Abstract As the concurrent use of multiple autonomous vehicles in ocean missions grows, systematic control for their coordinated operation is becoming a necessity. Many ocean vehicles, especially those used in longer-range missions, possess limited operating speeds and are thus sensitive to ocean currents. Yet, the effect of currents on their trajectories is ignored by many coordination techniques.

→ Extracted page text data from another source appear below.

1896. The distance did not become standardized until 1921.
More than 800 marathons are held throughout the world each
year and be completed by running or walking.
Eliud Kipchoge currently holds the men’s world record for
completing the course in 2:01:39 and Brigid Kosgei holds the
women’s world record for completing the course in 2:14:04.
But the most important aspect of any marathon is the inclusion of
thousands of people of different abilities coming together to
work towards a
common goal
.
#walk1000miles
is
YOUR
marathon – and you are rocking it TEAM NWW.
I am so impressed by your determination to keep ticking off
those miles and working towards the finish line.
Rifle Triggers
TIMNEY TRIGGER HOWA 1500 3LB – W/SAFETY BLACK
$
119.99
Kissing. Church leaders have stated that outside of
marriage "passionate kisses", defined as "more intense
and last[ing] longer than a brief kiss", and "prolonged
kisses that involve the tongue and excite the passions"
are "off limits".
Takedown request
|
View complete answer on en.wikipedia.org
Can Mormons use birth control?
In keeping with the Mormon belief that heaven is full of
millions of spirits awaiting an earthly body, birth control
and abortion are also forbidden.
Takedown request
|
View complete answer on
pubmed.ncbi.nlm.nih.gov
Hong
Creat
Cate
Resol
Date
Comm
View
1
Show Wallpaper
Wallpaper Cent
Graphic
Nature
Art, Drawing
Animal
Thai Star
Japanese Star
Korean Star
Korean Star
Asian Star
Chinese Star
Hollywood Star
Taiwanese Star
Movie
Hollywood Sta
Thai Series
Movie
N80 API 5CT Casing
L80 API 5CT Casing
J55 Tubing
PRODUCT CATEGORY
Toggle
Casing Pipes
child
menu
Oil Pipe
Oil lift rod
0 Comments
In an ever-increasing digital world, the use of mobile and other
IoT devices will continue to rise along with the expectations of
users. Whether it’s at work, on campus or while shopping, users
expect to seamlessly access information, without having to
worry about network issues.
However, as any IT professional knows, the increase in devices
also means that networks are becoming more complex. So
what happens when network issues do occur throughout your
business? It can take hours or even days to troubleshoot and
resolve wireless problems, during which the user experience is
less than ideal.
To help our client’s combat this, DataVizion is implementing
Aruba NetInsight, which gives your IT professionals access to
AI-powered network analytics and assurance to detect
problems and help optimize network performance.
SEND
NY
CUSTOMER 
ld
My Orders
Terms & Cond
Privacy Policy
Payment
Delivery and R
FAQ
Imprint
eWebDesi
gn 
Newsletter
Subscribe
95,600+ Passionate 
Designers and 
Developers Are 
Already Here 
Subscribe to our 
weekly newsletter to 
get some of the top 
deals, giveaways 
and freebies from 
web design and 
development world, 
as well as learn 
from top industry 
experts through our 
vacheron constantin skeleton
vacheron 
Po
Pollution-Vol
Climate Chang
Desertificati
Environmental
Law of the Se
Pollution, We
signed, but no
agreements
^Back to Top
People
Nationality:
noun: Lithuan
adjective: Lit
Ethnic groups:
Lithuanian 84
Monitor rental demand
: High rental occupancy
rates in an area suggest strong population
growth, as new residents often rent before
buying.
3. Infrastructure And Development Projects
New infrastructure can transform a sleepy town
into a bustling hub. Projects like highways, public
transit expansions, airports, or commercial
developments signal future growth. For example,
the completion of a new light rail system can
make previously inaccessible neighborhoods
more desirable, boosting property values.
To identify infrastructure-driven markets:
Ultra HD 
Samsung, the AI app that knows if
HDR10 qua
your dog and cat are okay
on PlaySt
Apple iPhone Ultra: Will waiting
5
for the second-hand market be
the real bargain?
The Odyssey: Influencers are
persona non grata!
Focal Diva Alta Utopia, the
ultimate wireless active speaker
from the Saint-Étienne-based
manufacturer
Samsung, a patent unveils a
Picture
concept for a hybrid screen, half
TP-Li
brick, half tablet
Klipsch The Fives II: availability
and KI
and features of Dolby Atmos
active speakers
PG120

To address this issue, we first derive a rigorous level-set methodology for distance-based coordination of vehicles operating in minimum time within strong and dynamic ocean currents. The new methodology integrates ocean modeling, time-optimal level-sets and optimization schemes to predict the ocean currents, the short-term reachability sets, and the optimal headings for the desired coordination. Schemes are developed for dynamic formation control, where multiple vehicles achieve and maintain a given geometric pattern as they carry out their missions. To do so, a new score function that is suitable for regular polygon formations is obtained. Secondly, we obtain an efficient, non-intrusive technique for level-set-based time-optimal path planning in the presence of moving obstacles. The results are time-optimal path forecasts that rigorously avoid moving obstacles and sustain the desired coordination. They are exemplified and investigated for a variety of simulated ocean flows. A wind-driven double-gyre flow is used to study time-optimal dynamic formation control. Currents exiting an idealized strait or estuary are employed to explore dynamic obstacle avoidance. Finally, results are analyzed for the complex geometry and multi-scale ocean flows of the Philippine Archipelago.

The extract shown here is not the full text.